**EXERCISE**: Will you output the entries below exactly, skipping every image they contain?

**DATA EXCERPTS**:
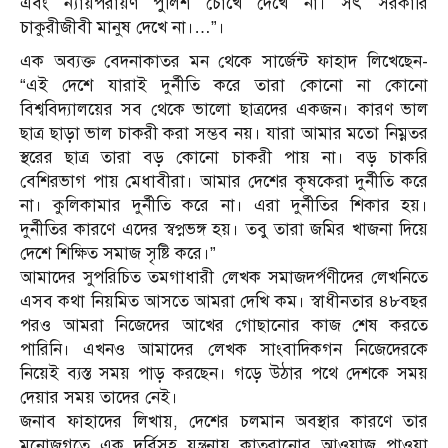
এবং ন্যায়পরায়ণ পুলিশ চোখে দেখে না। সৎ সরকারি
চাকুরীজীবী মানুষ দেখে না।…”।
এক অব্যক্ত বেদনাকাতর মন থেকে সার্জেন্ট ফাহাদ লিখেছেন-
“এই দেশে যারাই দুর্নীতি করে তারা কোনো না কোনো
বিশ্ববিদ্যালয়ের সব থেকে ভালো ছাত্রদের একজন। কারণ ভাল
ছাত্র ছাড়া ভাল চাকরী করা সম্ভব নয়। যারা আমার মতো নিম্নতর
স্থরের ছাত্র তারা বড় কোনো চাকরী পায় না। বড় চাকরি
বেশিরভাগ পায় মেধাবীরা। আমার দেশের কৃষকেরা দুর্নীতি করে
না। কুলিকামার দুর্নীতি করে না। এরা দুর্নীতির শিকার হয়।
দুর্নীতির কারণে এদের স্বপ্নভঙ্গ হয়। তবু তারা জমির খাজনা দিয়ে
দেশে শিক্ষিত সমাজ সৃষ্টি করে।”
আমাদের সুপরিচিত তমগাধারী লেখক সমাজদর্পণীদের লেখনিতে
এসব কথা নিয়মিত আসতে আমরা দেখি কম। স্বাধীনতার ৪৮বছর
পরও আমরা নিজেদের আখের গোছানোর কাজ শেষ করতে
পারিনি। এখনও আমাদের লেখক সাংবাদিকগন নিজেদেরকে
নিয়েই ব্যস্ত সময় পাড় করছেন। গড়ে উঠার পথে দেশকে সময়
দেয়ার সময় তাদের নেই।
জনাব ফাহাদের লিখায়, দেশের চলমান অবস্থার কারণে তার
মনোজগতে এক দূর্বিসহ যন্ত্রনায় কাতরানোর আওয়াজ পাওয়া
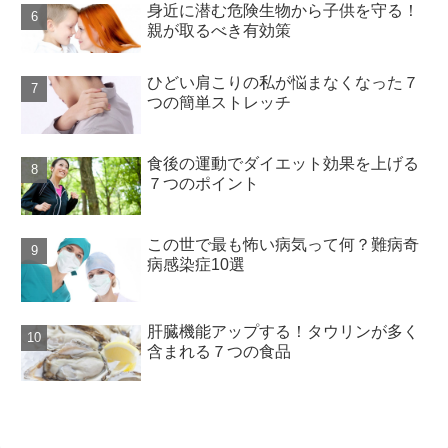
身近に潜む危険生物から子供を守る！
親が取るべき有効策
ひどい肩こりの私が悩まなくなった７
つの簡単ストレッチ
食後の運動でダイエット効果を上げる
７つのポイント
この世で最も怖い病気って何？難病奇
病感染症10選
肝臓機能アップする！タウリンが多く
含まれる７つの食品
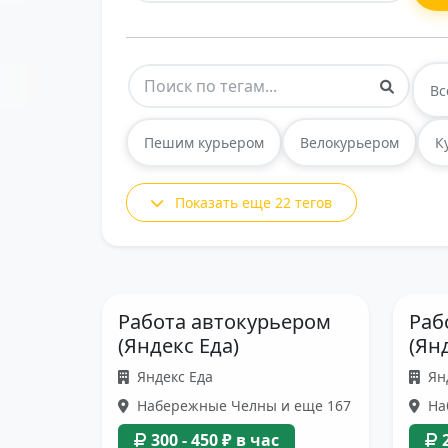
Вс
Пешим курьером
Велокурьером
К
Показать еще 22 тегов
Работа автокурьером
Раб
(Яндекс Еда)
(Ян
Яндекс Еда
Ян
Набережные Челны и еще 167
На
300 - 450 ₽ в час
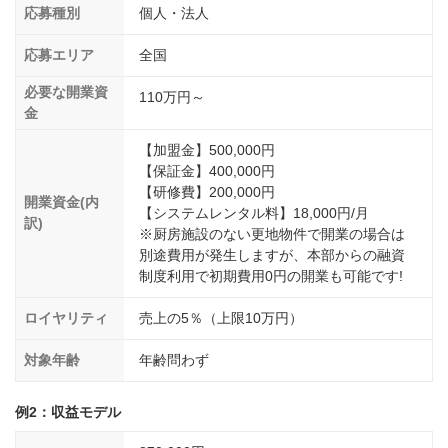
応募種別
個人・法人
応募エリア
全国
必要な開業資
110万円～
金
【加盟金】500,000円
【保証金】400,000円
【研修費】200,000円
開業資金(内
【システムレンタル料】18,000円/月
訳)
※厨房施設のない更地物件で開業の場合は
別途費用が発生しますが、本部からの融資
制度利用で初期費用0円の開業も可能です!
ロイヤリティ
売上の5％（上限10万円）
対象年齢
年齢問わず
例2：収益モデル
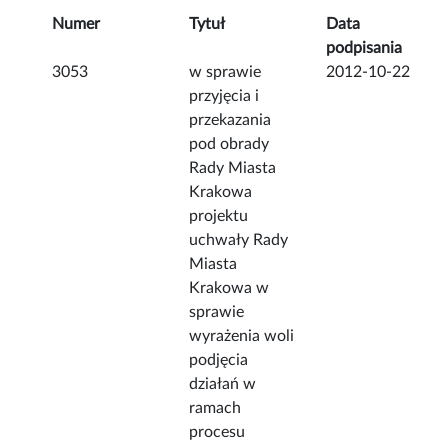
Numer
Tytuł
Data
podpisania
3053
w sprawie
2012-10-22
przyjęcia i
przekazania
pod obrady
Rady Miasta
Krakowa
projektu
uchwały Rady
Miasta
Krakowa w
sprawie
wyrażenia woli
podjęcia
działań w
ramach
procesu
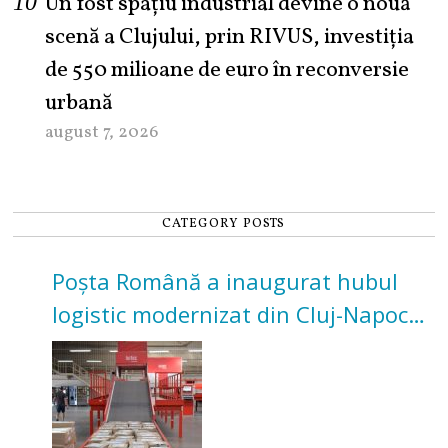
Un fost spațiu industrial devine o nouă
scenă a Clujului, prin RIVUS, investiția
de 550 milioane de euro în reconversie
urbană
august 7, 2026
CATEGORY POSTS
Poșta Română a inaugurat hubul
logistic modernizat din Cluj-Napoca.
Investiție de 3 milioane de euro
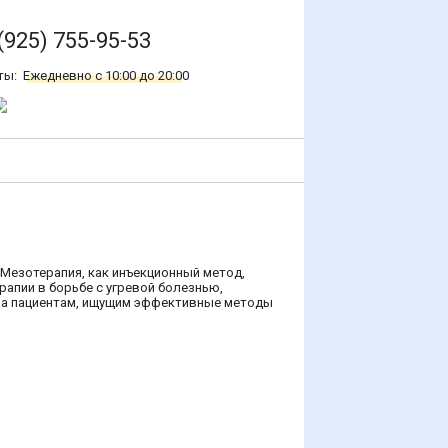
(925) 755-95-53
ты:
Ежедневно с 10:00 до 20:00
Мезотерапия, как инъекционный метод,
апии в борьбе с угревой болезнью,
зна пациентам, ищущим эффективные методы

**EXPECTED ANSWER**:
এবং ন্যায়পরায়ণ পুলিশ চোখে দেখে না। সৎ সরকারি
চাকুরীজীবী মানুষ দেখে না।…”।
এক অব্যক্ত বেদনাকাতর মন থেকে সার্জেন্ট ফাহাদ লিখেছেন-
“এই দেশে যারাই দুর্নীতি করে তারা কোনো না কোনো
বিশ্ববিদ্যালয়ের সব থেকে ভালো ছাত্রদের একজন। কারণ ভাল
ছাত্র ছাড়া ভাল চাকরী করা সম্ভব নয়। যারা আমার মতো নিম্নতর
স্থরের ছাত্র তারা বড় কোনো চাকরী পায় না। বড় চাকরি
বেশিরভাগ পায় মেধাবীরা। আমার দেশের কৃষকেরা দুর্নীতি করে
না। কুলিকামার দুর্নীতি করে না। এরা দুর্নীতির শিকার হয়।
দুর্নীতির কারণে এদের স্বপ্নভঙ্গ হয়। তবু তারা জমির খাজনা দিয়ে
দেশে শিক্ষিত সমাজ সৃষ্টি করে।”
আমাদের সুপরিচিত তমগাধারী লেখক সমাজদর্পণীদের লেখনিতে
এসব কথা নিয়মিত আসতে আমরা দেখি কম। স্বাধীনতার ৪৮বছর
পরও আমরা নিজেদের আখের গোছানোর কাজ শেষ করতে
পারিনি। এখনও আমাদের লেখক সাংবাদিকগন নিজেদেরকে
নিয়েই ব্যস্ত সময় পাড় করছেন। গড়ে উঠার পথে দেশকে সময়
দেয়ার সময় তাদের নেই।
জনাব ফাহাদের লিখায়, দেশের চলমান অবস্থার কারণে তার
মনোজগতে এক দূর্বিসহ যন্ত্রনায় কাতরানোর আওয়াজ পাওয়া
身近に潜む危険生物から子供を守る！
親が取るべき有効策
ひどい肩こりの私が悩まなくなった７
つの簡単ストレッチ
食後の運動でダイエット効果を上げる
７つのポイント
この世で最も怖い病気って何？難病奇
病感染症10選
肝臓機能アップする！タウリンが多く
含まれる７つの食品
Вс
Пешим курьером
Велокурьером
К
Показать еще 22 тегов
Работа автокурьером
Раб
(Яндекс Еда)
(Ян
Яндекс Еда
Ян
Набережные Челны и еще 167
На
300 - 450 ₽ в час
応募種別
個人・法人
応募エリア
全国
必要な開業資
110万円～
金
【加盟金】500,000円
【保証金】400,000円
【研修費】200,000円
開業資金(内
【システムレンタル料】18,000円/月
訳)
※厨房施設のない更地物件で開業の場合は
別途費用が発生しますが、本部からの融資
制度利用で初期費用0円の開業も可能です!
ロイヤリティ
売上の5％（上限10万円）
対象年齢
年齢問わず
例2：収益モデル
Numer
Tytuł
Data
podpisania
3053
w sprawie
2012-10-22
przyjęcia i
przekazania
pod obrady
Rady Miasta
Krakowa
projektu
uchwały Rady
Miasta
Krakowa w
sprawie
wyrażenia woli
podjęcia
działań w
ramach
procesu
Un fost spațiu industrial devine o nouă
scenă a Clujului, prin RIVUS, investiția
de 550 milioane de euro în reconversie
urbană
august 7, 2026
CATEGORY POSTS
Poșta Română a inaugurat hubul
logistic modernizat din Cluj-Napoca.
Investiție de 3 milioane de euro
(925) 755-95-53
ты:
Ежедневно с 10:00 до 20:00
Мезотерапия, как инъекционный метод,
апии в борьбе с угревой болезнью,
зна пациентам, ищущим эффективные методы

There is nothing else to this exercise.